Harga Nikel Dekati US$20.000! Baru 3 Bulan RI Sudah Cuan Rp 73 T

Jakarta, CNBC Indonesia - Harga nikel terus melesat mendekati level psikologis US$20.000 atau tertinggi sejak September 2023 atau 7 bulan terakhir. Penguatan ini terjadi seiring dengan risiko terbatasnya pasokan akibat rencana penimbunan China, larangan penggunaan produk logam Rusia, dan harga rally harga komoditas logam lainnya.
Menurut data dari London Metal Exchange (LME) yang dikutip dari Refinitiv, pada perdagangan Selasa (23/04/2024) pukul 13.40 WIB, harga nikel kontrak 3 bulan (3MCMNI) menguat 1,8% menjadi US$ 19.675 per ton atau atau sekitar Rp 319.325.250 (kurs US$1=Rp 16.230).
Kenaikan ini menjadikan tren positif harga nikel sepanjang 2024 dengan penguatan 18,5% membawa ke level tertinggi sepanjang tahun.
Harga nikel naik ke level tertinggi dalam beberapa bulan terakhir seiring dengan perhatian pasar mengenai rencana pemerintah Tiongkok untuk membeli logam tersebut untuk persediaan negara memicu kekhawatiran terbatasnya pasokan, ditambah sentimen bullish pada logam dasar juga mendukung hal tersebut.
Kontrak nikel bulan Juni SNIcv1 yang paling banyak diperdagangkan di Shanghai Futures Exchange SCFcv1 melonjak 6% menjadi 147,660 yuan (US$20,389.68) per ton, level tertinggi sejak Oktober lalu.

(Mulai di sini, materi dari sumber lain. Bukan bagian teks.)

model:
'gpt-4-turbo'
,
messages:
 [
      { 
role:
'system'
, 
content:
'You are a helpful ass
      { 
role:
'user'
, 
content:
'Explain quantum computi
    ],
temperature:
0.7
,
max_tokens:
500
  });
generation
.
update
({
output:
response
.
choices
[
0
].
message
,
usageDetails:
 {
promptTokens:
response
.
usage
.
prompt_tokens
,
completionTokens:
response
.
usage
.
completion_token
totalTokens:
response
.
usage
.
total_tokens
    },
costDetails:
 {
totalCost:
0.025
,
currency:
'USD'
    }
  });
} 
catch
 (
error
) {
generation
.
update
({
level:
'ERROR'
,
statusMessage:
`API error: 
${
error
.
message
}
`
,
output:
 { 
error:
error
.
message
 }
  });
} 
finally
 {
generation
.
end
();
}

Nikel terdorong oleh sentimen di pasar bahwa penimbun Tiongkok, Badan Pangan dan Cadangan Strategis Nasional, berencana membeli nikel pig iron, bahan baku utama untuk baja tahan karat, kata sumber industri.

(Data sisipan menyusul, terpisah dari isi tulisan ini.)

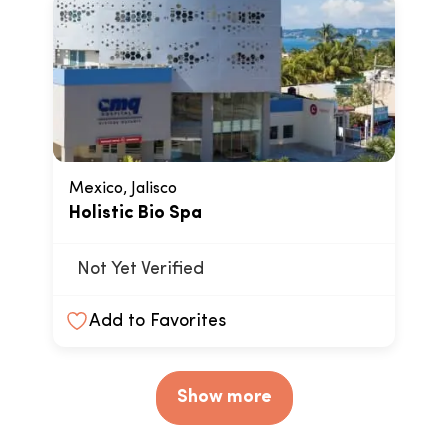
Mexico, Jalisco
Holistic Bio Spa
Not Yet Verified
Add to Favorites
Show more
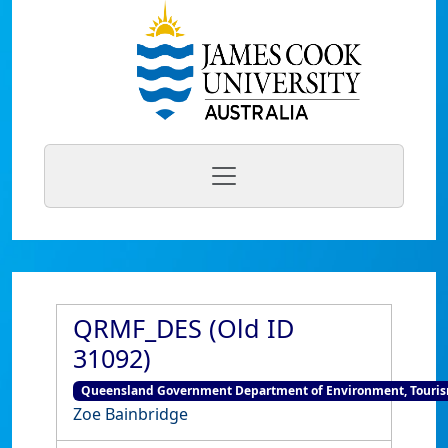
QRMF_DES (Old ID
31092)
Queensland Government Department of Environment, Tourism
Zoe Bainbridge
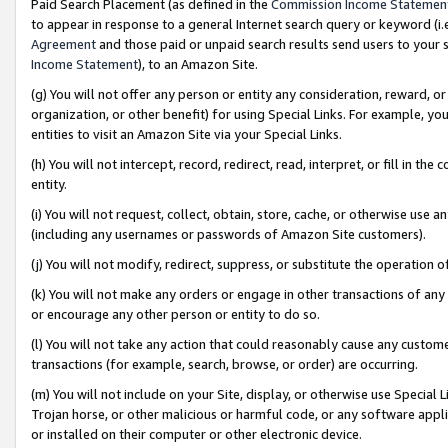
Paid Search Placement (as defined in the
Commission Income Statemen
to appear in response to a general Internet search query or keyword (i.e.
Agreement
and those paid or unpaid search results send users to your sit
Income Statement
), to an Amazon Site.
(g) You will not offer any person or entity any consideration, reward, or
organization, or other benefit) for using Special Links. For example, 
entities to visit an Amazon Site via your Special Links.
(h) You will not intercept, record, redirect, read, interpret, or fill in 
entity.
(i) You will not request, collect, obtain, store, cache, or otherwise us
(including any usernames or passwords of Amazon Site customers).
(j) You will not modify, redirect, suppress, or substitute the operation 
(k) You will not make any orders or engage in other transactions of any 
or encourage any other person or entity to do so.
(l) You will not take any action that could reasonably cause any custome
transactions (for example, search, browse, or order) are occurring.
(m) You will not include on your Site, display, or otherwise use Specia
Trojan horse, or other malicious or harmful code, or any software app
or installed on their computer or other electronic device.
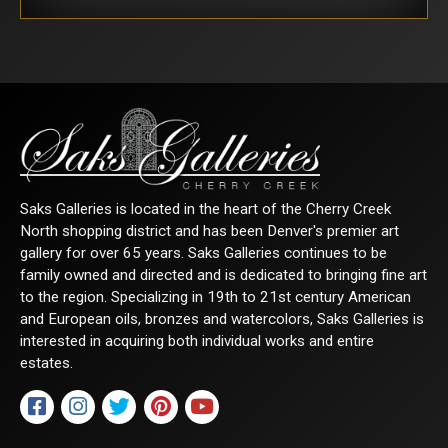
Saks Galleries is located in the heart of the Cherry Creek
North shopping district and has been Denver's premier art
gallery for over 65 years. Saks Galleries continues to be
family owned and directed and is dedicated to bringing fine art
to the region. Specializing in 19th to 21st century American
and European oils, bronzes and watercolors, Saks Galleries is
interested in acquiring both individual works and entire
estates.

Larangan logam dari Rusia, salah satu pemasok utama nikel dan aluminium dunia, oleh Washington dan London juga meningkatkan kekhawatiran akan gangguan pasokan global.
Lembaga penelitian yang didukung pemerintah Tiongkok, Antaike, memperkirakan prospek logam termasuk tembaga, emas, dan aluminium akan tetap kuat karena prospek permintaan Tiongkok yang kuat dan ketidakpastian makro.
Melansir Reuters, harga timah LME SSNcv1 naik 1% menjadi US$35,950, aluminium CMAL3 meningkat 0,3% menjadi US$2,678 per ton, seng CMZN3 bertambah 0,4% menjadi US$2,863.50, sedangkan timbal CMPB3 turun 0,7% menjadi US$2,204.
Lonjakan nikel ini bisa menjadi berkah bagi Indonesia yang merupakan produsen dan eksportir nikel terbesar di dunia. Data Badan Pusat Statistik (BPS) menunjukkan nilai ekspor nikel pada Januari-Maret 2024 menembus US$ 3,13 miliar atau sekitar Rp 51,02 triliun. Sementara itu, ekspor nikel dan barang daripadanya menembus US$ 1,39 miliar atau sekitar Rp 22,56 triliun.
Bila digabung maka nilai ekspor serta nikel dan barang daripadanya menembus Rp 73,58 triliun. Data BPS juga menunjukkan 95% dari ekspor Indonesia mengalir ke China. Bila harga nikel terus meningkat maka nilai ekspor Indonesia tentu saja akan ikut melonjak.
Pada 2023, nilai ekspor nikel serta nikel dan barang daripadanya menembus US$ 22,11 miliar atau sekitar Rp 358,85 triliun.